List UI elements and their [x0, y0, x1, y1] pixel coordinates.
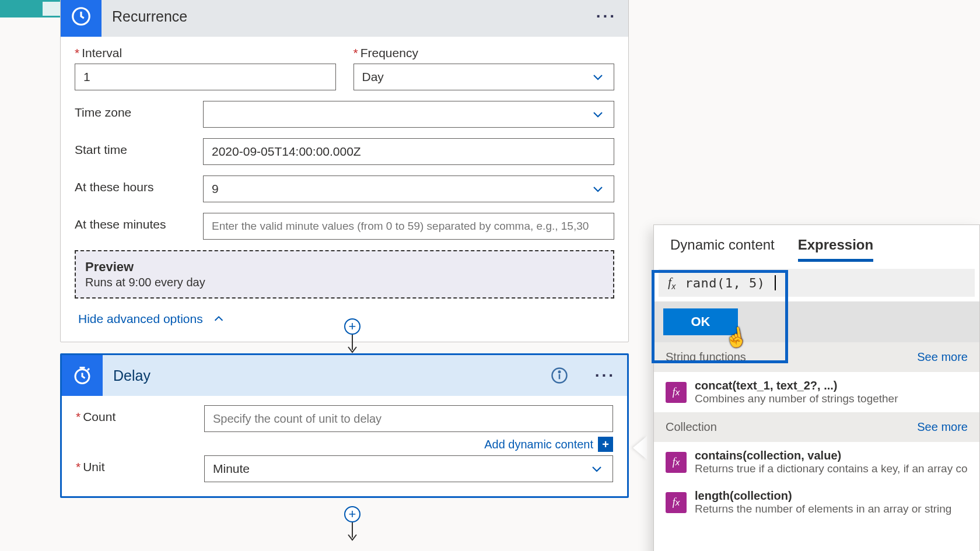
- chevron-down-icon: [590, 107, 606, 122]
- add-step-button[interactable]: +: [344, 318, 360, 335]
- hours-label: At these hours: [75, 176, 191, 194]
- string-functions-label: String functions: [666, 350, 746, 364]
- string-functions-header: String functions See more: [654, 342, 979, 372]
- length-signature: length(collection): [695, 489, 968, 503]
- chevron-down-icon: [590, 181, 606, 196]
- chevron-up-icon: [211, 311, 226, 327]
- formula-bar: fx rand(1, 5): [659, 269, 975, 297]
- unit-label: *Unit: [76, 455, 192, 474]
- callout-arrow-icon: [633, 436, 647, 459]
- minutes-input[interactable]: [203, 213, 614, 240]
- plus-icon[interactable]: +: [598, 437, 613, 452]
- frequency-dropdown[interactable]: Day: [354, 64, 615, 90]
- frequency-label: *Frequency: [354, 46, 615, 60]
- hide-advanced-label: Hide advanced options: [78, 312, 203, 326]
- contains-signature: contains(collection, value): [695, 449, 968, 462]
- fx-badge-icon: fx: [666, 382, 687, 403]
- unit-dropdown[interactable]: Minute: [204, 455, 613, 482]
- more-icon[interactable]: ···: [595, 366, 615, 385]
- minutes-label: At these minutes: [75, 213, 191, 231]
- preview-title: Preview: [85, 259, 604, 275]
- expression-panel: Dynamic content Expression fx rand(1, 5)…: [653, 224, 980, 551]
- delay-icon: [62, 355, 103, 396]
- info-icon[interactable]: [551, 367, 568, 384]
- chevron-down-icon: [589, 461, 604, 476]
- starttime-input[interactable]: [203, 138, 614, 165]
- chevron-down-icon: [590, 69, 606, 85]
- svg-point-5: [558, 371, 560, 373]
- frequency-value: Day: [362, 70, 384, 84]
- recurrence-icon: [61, 0, 102, 37]
- see-more-link[interactable]: See more: [917, 420, 968, 434]
- fx-icon: fx: [668, 275, 676, 291]
- hours-dropdown[interactable]: 9: [203, 176, 614, 202]
- ok-button[interactable]: OK: [663, 308, 738, 335]
- recurrence-title: Recurrence: [112, 8, 586, 25]
- panel-tabs: Dynamic content Expression: [654, 225, 979, 264]
- tab-dynamic-content[interactable]: Dynamic content: [670, 237, 775, 262]
- unit-value: Minute: [213, 462, 250, 476]
- tab-expression[interactable]: Expression: [798, 237, 873, 262]
- concat-signature: concat(text_1, text_2?, ...): [695, 379, 968, 392]
- timezone-label: Time zone: [75, 101, 191, 120]
- fx-badge-icon: fx: [666, 492, 687, 513]
- flow-connector: +: [344, 506, 360, 545]
- function-contains[interactable]: fx contains(collection, value) Returns t…: [654, 442, 979, 482]
- timezone-dropdown[interactable]: [203, 101, 614, 128]
- see-more-link[interactable]: See more: [917, 350, 968, 364]
- length-description: Returns the number of elements in an arr…: [695, 503, 968, 515]
- recurrence-header: Recurrence ···: [61, 0, 628, 37]
- delay-card: Delay ··· *Count Add dynamic content + *…: [60, 353, 629, 498]
- concat-description: Combines any number of strings together: [695, 392, 968, 405]
- text-caret: [775, 275, 776, 290]
- arrow-down-icon: [346, 522, 358, 545]
- function-length[interactable]: fx length(collection) Returns the number…: [654, 482, 979, 522]
- delay-header: Delay ···: [62, 355, 627, 396]
- hours-value: 9: [212, 182, 219, 196]
- more-icon[interactable]: ···: [596, 7, 617, 26]
- collection-header: Collection See more: [654, 412, 979, 442]
- next-step-icon: [2, 2, 43, 16]
- count-input[interactable]: [204, 405, 613, 432]
- preview-box: Preview Runs at 9:00 every day: [75, 250, 614, 299]
- starttime-label: Start time: [75, 138, 191, 157]
- contains-description: Returns true if a dictionary contains a …: [695, 462, 968, 475]
- delay-title: Delay: [113, 367, 540, 384]
- fx-badge-icon: fx: [666, 452, 687, 473]
- recurrence-card: Recurrence ··· *Interval *Frequency Day …: [60, 0, 629, 342]
- interval-input[interactable]: [75, 64, 336, 90]
- count-label: *Count: [76, 405, 192, 424]
- flow-connector: +: [344, 318, 360, 357]
- formula-input[interactable]: rand(1, 5): [685, 276, 765, 290]
- collection-label: Collection: [666, 420, 717, 434]
- add-step-button[interactable]: +: [344, 506, 360, 522]
- add-dynamic-content-link[interactable]: Add dynamic content: [484, 438, 593, 451]
- function-concat[interactable]: fx concat(text_1, text_2?, ...) Combines…: [654, 372, 979, 412]
- interval-label: *Interval: [75, 46, 336, 60]
- ok-row: OK: [654, 301, 979, 342]
- preview-text: Runs at 9:00 every day: [85, 276, 604, 289]
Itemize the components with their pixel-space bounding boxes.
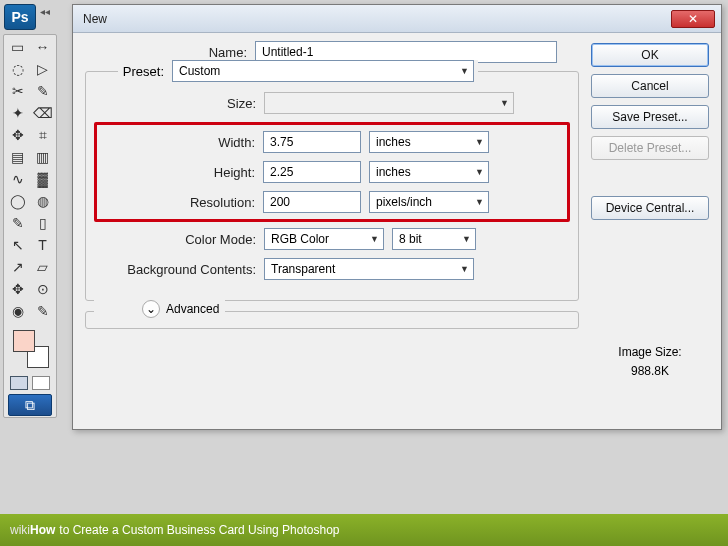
width-unit-combo[interactable]: inches ▼ xyxy=(369,131,489,153)
save-preset-button[interactable]: Save Preset... xyxy=(591,105,709,129)
bit-depth-value: 8 bit xyxy=(399,232,422,246)
new-document-dialog: New ✕ OK Cancel Save Preset... Delete Pr… xyxy=(72,4,722,430)
tool-11-0[interactable]: ✥ xyxy=(5,278,30,300)
color-mode-combo[interactable]: RGB Color ▼ xyxy=(264,228,384,250)
resolution-input[interactable] xyxy=(263,191,361,213)
chevron-down-icon: ▼ xyxy=(370,234,379,244)
width-unit-value: inches xyxy=(376,135,411,149)
caption-prefix: wiki xyxy=(10,523,30,537)
resolution-unit-value: pixels/inch xyxy=(376,195,432,209)
chevron-down-icon: ▼ xyxy=(460,264,469,274)
device-central-button[interactable]: Device Central... xyxy=(591,196,709,220)
chevron-down-icon: ⌄ xyxy=(146,302,156,316)
close-button[interactable]: ✕ xyxy=(671,10,715,28)
tool-10-0[interactable]: ↗ xyxy=(5,256,30,278)
tool-12-1[interactable]: ✎ xyxy=(30,300,55,322)
bg-contents-value: Transparent xyxy=(271,262,335,276)
chevron-down-icon: ▼ xyxy=(475,167,484,177)
tool-6-1[interactable]: ▓ xyxy=(30,168,55,190)
size-label: Size: xyxy=(94,96,264,111)
preset-group: Preset: Custom ▼ Size: ▼ Wi xyxy=(85,71,579,301)
advanced-disclosure-button[interactable]: ⌄ xyxy=(142,300,160,318)
chevron-down-icon: ▼ xyxy=(462,234,471,244)
mask-mode-group xyxy=(5,376,55,390)
screen-mode-button[interactable]: ⧉ xyxy=(8,394,52,416)
quick-mask-button[interactable] xyxy=(32,376,50,390)
ps-logo[interactable]: Ps xyxy=(4,4,36,30)
height-unit-combo[interactable]: inches ▼ xyxy=(369,161,489,183)
image-size-value: 988.8K xyxy=(591,362,709,381)
resolution-unit-combo[interactable]: pixels/inch ▼ xyxy=(369,191,489,213)
width-input[interactable] xyxy=(263,131,361,153)
tool-9-0[interactable]: ↖ xyxy=(5,234,30,256)
chevron-down-icon: ▼ xyxy=(475,197,484,207)
tool-4-1[interactable]: ⌗ xyxy=(30,124,55,146)
tool-4-0[interactable]: ✥ xyxy=(5,124,30,146)
preset-value: Custom xyxy=(179,64,220,78)
title-bar: New ✕ xyxy=(73,5,721,33)
dialog-buttons: OK Cancel Save Preset... Delete Preset..… xyxy=(591,43,709,220)
tool-8-1[interactable]: ▯ xyxy=(30,212,55,234)
dimensions-highlight: Width: inches ▼ Height: inches xyxy=(94,122,570,222)
tool-7-1[interactable]: ◍ xyxy=(30,190,55,212)
tool-7-0[interactable]: ◯ xyxy=(5,190,30,212)
dialog-title: New xyxy=(79,12,107,26)
chevron-down-icon: ▼ xyxy=(475,137,484,147)
resolution-label: Resolution: xyxy=(101,195,263,210)
cancel-button[interactable]: Cancel xyxy=(591,74,709,98)
foreground-color-swatch[interactable] xyxy=(13,330,35,352)
chevron-down-icon: ▼ xyxy=(500,98,509,108)
color-mode-value: RGB Color xyxy=(271,232,329,246)
height-input[interactable] xyxy=(263,161,361,183)
tool-12-0[interactable]: ◉ xyxy=(5,300,30,322)
height-unit-value: inches xyxy=(376,165,411,179)
close-icon: ✕ xyxy=(688,12,698,26)
menu-overflow-icon: ◂◂ xyxy=(40,6,50,17)
tool-11-1[interactable]: ⊙ xyxy=(30,278,55,300)
bg-contents-combo[interactable]: Transparent ▼ xyxy=(264,258,474,280)
tool-8-0[interactable]: ✎ xyxy=(5,212,30,234)
tool-10-1[interactable]: ▱ xyxy=(30,256,55,278)
name-label: Name: xyxy=(85,45,255,60)
tool-1-0[interactable]: ◌ xyxy=(5,58,30,80)
preset-combo[interactable]: Custom ▼ xyxy=(172,60,474,82)
tool-1-1[interactable]: ▷ xyxy=(30,58,55,80)
tool-0-0[interactable]: ▭ xyxy=(5,36,30,58)
tool-5-0[interactable]: ▤ xyxy=(5,146,30,168)
color-mode-label: Color Mode: xyxy=(94,232,264,247)
tool-2-1[interactable]: ✎ xyxy=(30,80,55,102)
delete-preset-button: Delete Preset... xyxy=(591,136,709,160)
tool-0-1[interactable]: ↔ xyxy=(30,36,55,58)
color-swatches xyxy=(5,328,55,370)
image-size-section: Image Size: 988.8K xyxy=(591,343,709,381)
ok-button[interactable]: OK xyxy=(591,43,709,67)
tool-2-0[interactable]: ✂ xyxy=(5,80,30,102)
advanced-label: Advanced xyxy=(166,302,219,316)
caption-how: How xyxy=(30,523,55,537)
size-combo: ▼ xyxy=(264,92,514,114)
standard-mode-button[interactable] xyxy=(10,376,28,390)
tool-9-1[interactable]: T xyxy=(30,234,55,256)
bit-depth-combo[interactable]: 8 bit ▼ xyxy=(392,228,476,250)
preset-label: Preset: xyxy=(122,64,172,79)
bg-contents-label: Background Contents: xyxy=(94,262,264,277)
tool-6-0[interactable]: ∿ xyxy=(5,168,30,190)
width-label: Width: xyxy=(101,135,263,150)
tool-5-1[interactable]: ▥ xyxy=(30,146,55,168)
tool-3-0[interactable]: ✦ xyxy=(5,102,30,124)
toolbox: ▭↔◌▷✂✎✦⌫✥⌗▤▥∿▓◯◍✎▯↖T↗▱✥⊙◉✎ ⧉ xyxy=(3,34,57,418)
tool-3-1[interactable]: ⌫ xyxy=(30,102,55,124)
caption-bar: wikiHow to Create a Custom Business Card… xyxy=(0,514,728,546)
chevron-down-icon: ▼ xyxy=(460,66,469,76)
caption-text: to Create a Custom Business Card Using P… xyxy=(59,523,339,537)
height-label: Height: xyxy=(101,165,263,180)
image-size-label: Image Size: xyxy=(591,343,709,362)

******************************

Find the word "mask" in the entries above, then copy each line that holds it.

mask-mode-group xyxy=(5,376,55,390)
quick-mask-button[interactable] xyxy=(32,376,50,390)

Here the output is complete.